Türkiye’de Somali Diasporası

Somali diasporasının her geçen gün arttığı diğer bir ülke ise Türkiye’dir. Türkiye ve Somali Osmanlı dönemine dayanan tarihi ilişkilere sahip iki ülke olup, Somali’de Türkiye algısı tarihi, toplumsal, dini nedenlere bağlı olarak pozitif bir seyir izlemiştir. Osmanlı zamanında gelişen pozitif ilişkiler Cumhuriyet’in kurulması ile birlikte dönemin saiklerinin de etkisiyle nötr bir hale gelmiştir. Fakat 1970lerle birlikte tekrar ikili ilişkiler geliştirilmiş ve karşılıklı elçilikler açılmıştır. Fakat 1990lı yıllarla birlikte Somali iç savaşının şiddetlenmesi Türk Somali ilişkilerini tekrar sekteye uğratmıştır. Bütün bu dalgalı ilişkilerin seyri 2011 yılında o dönemde Başbakan olan Cumhurbaşkanı Recep Tayyip Erdoğan’ın kendi ve himayesinde bulunanların canı pahasına 20 yıl sonra ilk defa Somali’yi ziyaret eden lider olmasıyla birlikte değişmiştir. Cumhurbaşkanı Erdoğan’ın ziyareti yıllardır süren iç savaş, işgal, terör ve doğal afetlerin getirmiş olduğu insani kriz ile aynı anda boğuşmaya çalışan Somalililer için bir umut kaynağı ve Somali tarihinde parmakla gösterilen günlerden birisi olmuştur. Bu ziyaret sonucu Türkiye Somali’deki insani krizi bitirmek ve çökmüş devleti kurumları ile birlikte yeniden inşa etme çabası içerisine girmiştir. Bu çerçeve bir yandan Somali’de inşa ve imar çalışmaları başlamış diğer yandan ise Somalili gençler farklı vesilelerle eğitim alıp kendi ülkelerinin yeniden inşası ve imarı çalışmalarına katılmak için Türkiye’ye getirilmiştir. Türkiye’nin Somali’ye uzatmış olduğu yardım eli Somali milleti tarafından minnettarlıkla karşılanmış olup bugün Somali’nin neredeyse bütün kesimleri Türkiye’ye karşı iyi duygular beslemektedir. Güncel gelişmelere ve ilişkilerin artan dozuna paralel olarak Türkiye’deki Somali nüfusu 2011 yılından beri her geçen gün daha fazla artmaktadır. Bugün gelinen noktada başta Ankara ve İstanbul olmak üzere Türkiye’nin birçok ilinde Somalililere rastlamak mümkündür.

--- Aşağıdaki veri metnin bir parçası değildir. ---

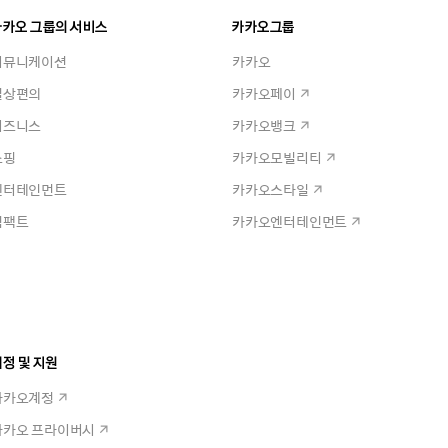
카카오 그룹의 서비스
카카오그룹
커뮤니케이션
카카오
일상편의
카카오페이
비즈니스
카카오뱅크
쇼핑
카카오모빌리티
엔터테인먼트
카카오스타일
임팩트
카카오엔터테인먼트
정 및 지원
카카오계정
카카오 프라이버시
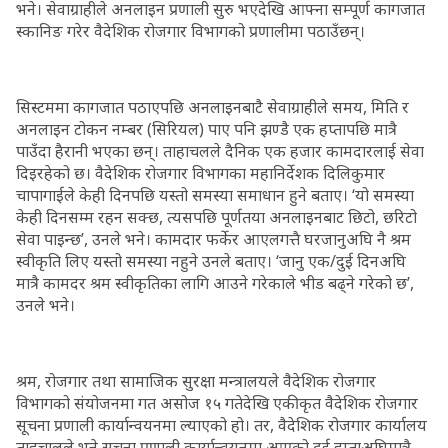
भने। सेवाग्राहीले अनलाइन प्रणाली सुरु भएदेखि आफ्ना सम्पूर्ण कागजात
स्कानिङ गरेर वैदेशिक रोजगार विभागको प्रणालीमा पठाउँछन्।
सिस्टममा कागजात पठाएपछि अनलाइनबाटै सेवाग्राहीले समय, मिति र
अनलाइन टोकन नम्बर (सिरियल) पाए पनि झण्डै एक हप्तापछि मात्रै
पाउँदा हैरानी भएका छन्। ताहाचलले दैनिक एक हजार कामदारलाई सेवा
दिइरहेको छ। वैदेशिक रोजगार विभागका महानिर्देशक दिलिकुमार
चापागाईले केही दिनपछि यस्तो समस्या समाधान हुने बताए। ‘यो समस्या
केही दिनसम्म रहन सक्छ, त्यसपछि पूर्णतया अनलाइनबाट छिटो, छरिटो
सेवा पाइन्छ’, उनले भने। कामदार फर्केर आएलगत्तै घरजानुअघि नै श्रम
स्वीकृति लिए यस्तो समस्या नहुने उनले बताए। ‘जानु एक/दुई दिनअघि
मात्रै कामदर श्रम स्वीकृतिका लागि आउने गरेकाले भीड बढ्ने गरेको छ’,
उनले भने।
श्रम, रोजगार तथा सामाजिक सुरक्षा मन्त्रालयले वैदेशिक रोजगार
विभागको संयोजनमा गत असोज १५ गतेदेखि एकीकृत वैदेशिक रोजगार
सूचना प्रणाली कार्यान्वयनमा ल्याएको हो। तर, वैदेशिक रोजगार कार्यालय
ताहचालले भने सूचना प्रणाली कार्यान्वयनमा आएको दुई हप्ताअघिमात्रै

Türkiye’de artan Somalili nüfusunun temelde 4 nedeni bulunmaktadır. Tarihi ilişkiler ve Türkiye’nin Somalililer tarafından huzur içinde yaşanabilecek bir Müslüman devlet olarak görünmesi, 2011 sonrası Türkiye’nin Somali’de artan yapıcı rolüne duyulan hayranlık, Avrupa ve Amerika’da artan Müslüman ve yabancı düşmanlığının diasporada yaşayan Somalilileri Türkiye’ye taşınmaya teşvik etmesi ve son olarak ta Türkiye’ye eğitim, sağlık ve ticaret için gelen Somalilerin Türkiye’de yerleşik hale gelmeleridir. Üçüncü maddeden anlaşılacağı üzere Türkiye’ye yerleşen Somalililer sadece Somali’den Türkiye’ye gelmemekte aynı zamanda Avrupa ve Amerika’da bulunan ülkelerin pasaportunu taşıyan birçok Somalilide Türkiye’ye göç ötmekte ve Türkiye’de iş ve hayat kurma girişimlerinde bulunmaktadırlar.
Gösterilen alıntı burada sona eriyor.